## EXCERPTED DATA:
--- START ---

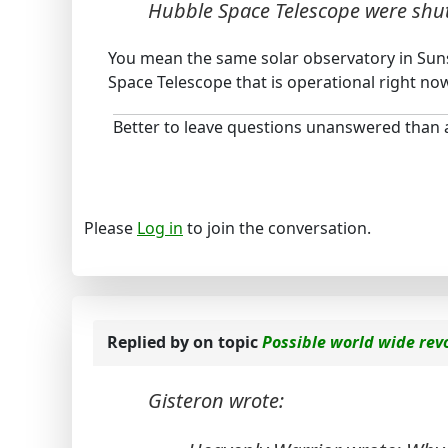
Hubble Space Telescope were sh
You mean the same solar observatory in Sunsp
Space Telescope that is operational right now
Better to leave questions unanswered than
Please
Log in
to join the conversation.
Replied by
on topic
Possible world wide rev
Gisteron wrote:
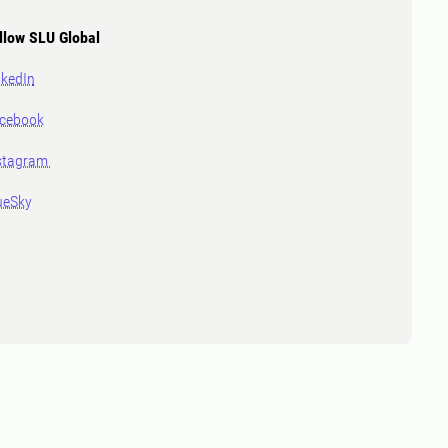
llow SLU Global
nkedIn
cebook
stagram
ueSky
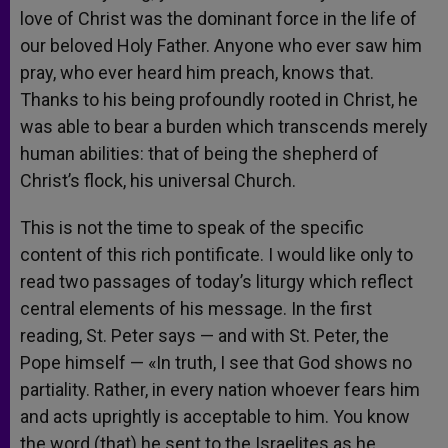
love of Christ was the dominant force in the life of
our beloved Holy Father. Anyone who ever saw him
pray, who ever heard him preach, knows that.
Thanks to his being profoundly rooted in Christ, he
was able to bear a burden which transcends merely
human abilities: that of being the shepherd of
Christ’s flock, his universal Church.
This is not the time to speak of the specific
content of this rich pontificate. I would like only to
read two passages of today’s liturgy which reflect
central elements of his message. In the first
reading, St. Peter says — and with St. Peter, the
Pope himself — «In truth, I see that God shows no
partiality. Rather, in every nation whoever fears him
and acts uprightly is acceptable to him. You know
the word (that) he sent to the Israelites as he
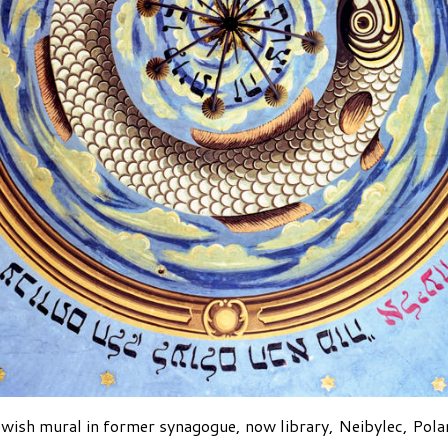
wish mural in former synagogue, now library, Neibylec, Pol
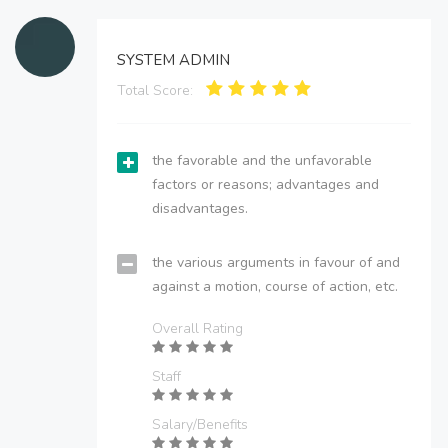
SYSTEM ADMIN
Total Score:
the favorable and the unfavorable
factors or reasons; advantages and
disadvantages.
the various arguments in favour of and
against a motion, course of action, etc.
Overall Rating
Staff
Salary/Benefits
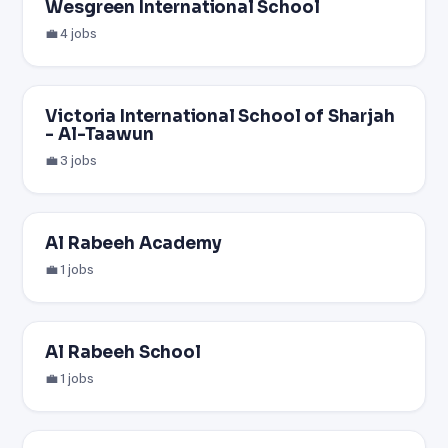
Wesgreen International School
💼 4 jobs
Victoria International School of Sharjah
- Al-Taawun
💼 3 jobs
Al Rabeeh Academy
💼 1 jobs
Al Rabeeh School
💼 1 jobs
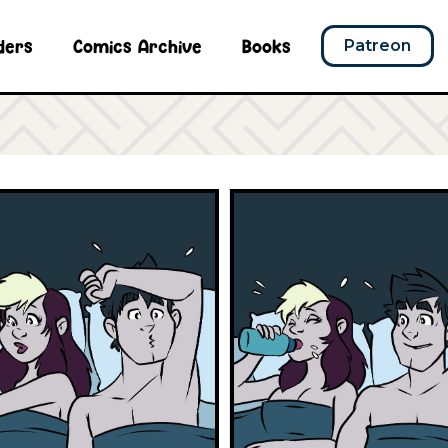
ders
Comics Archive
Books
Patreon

--- END ---

## ACTION ITEM:
For this exercise, copy every line of the data that holds "Space".

## EXERCISE SOLUTION:
Hubble Space Telescope were sh
Space Telescope that is operational right now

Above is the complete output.